━━━ Data shown

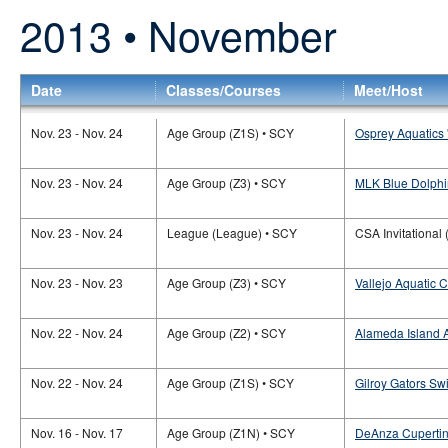
2013 • November
Date
Classes/Courses
Meet/Host
Nov. 23 - Nov. 24
Age Group (Z1S) • SCY
Osprey Aquatics 
Nov. 23 - Nov. 24
Age Group (Z3) • SCY
MLK Blue Dolphi
Nov. 23 - Nov. 24
League (League) • SCY
CSA Invitational 
Nov. 23 - Nov. 23
Age Group (Z3) • SCY
Vallejo Aquatic C
Nov. 22 - Nov. 24
Age Group (Z2) • SCY
Alameda Island 
Nov. 22 - Nov. 24
Age Group (Z1S) • SCY
Gilroy Gators Sw
Nov. 16 - Nov. 17
Age Group (Z1N) • SCY
DeAnza Cupertino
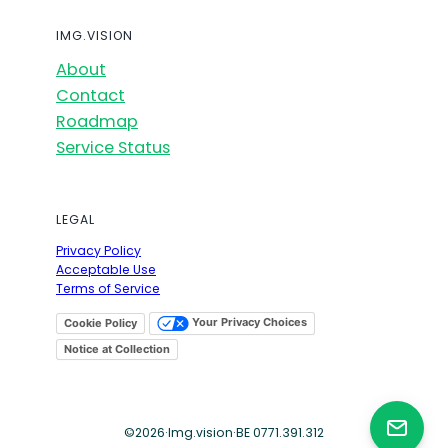
IMG.VISION
About
Contact
Roadmap
Service Status
LEGAL
Privacy Policy
Acceptable Use
Terms of Service
Your Privacy Choices
Cookie Policy
Notice at Collection
©
2026
·
Img.vision
·
BE 0771.391.312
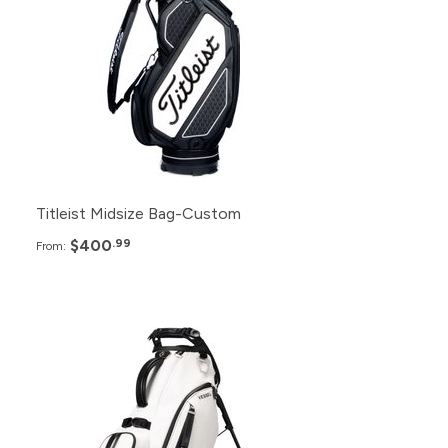
24+
$405.99
12+
$410.99
6+
$415.99
Titleist Midsize Bag-Custom
$400
.99
From:
Pack
Price
48+
$439.99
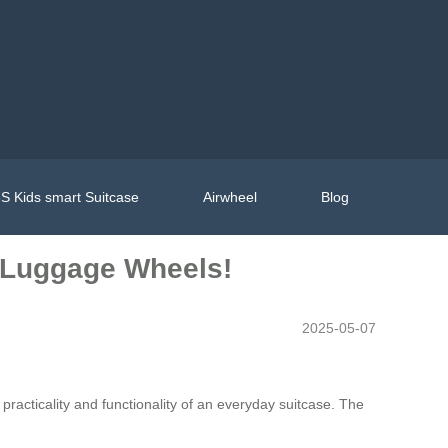
S Kids smart Suitcase
Airwheel
Blog
t Luggage Wheels!
2025-05-07
racticality and functionality of an everyday suitcase. The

━━━━━━

**Your assignment:** Line by line and exactly, reproduce the span from the line with "Acceptable Use" through the end of the data above, both ends included, with pictures left out.

**Result of the task:**
Acceptable Use
Terms of Service
Your Privacy Choices
Cookie Policy
Notice at Collection
©
2026
·
Img.vision
·
BE 0771.391.312
24+
$405.99
12+
$410.99
6+
$415.99
Titleist Midsize Bag-Custom
$400
.99
From:
Pack
Price
48+
$439.99
S Kids smart Suitcase
Airwheel
Blog
t Luggage Wheels!
2025-05-07
racticality and functionality of an everyday suitcase. The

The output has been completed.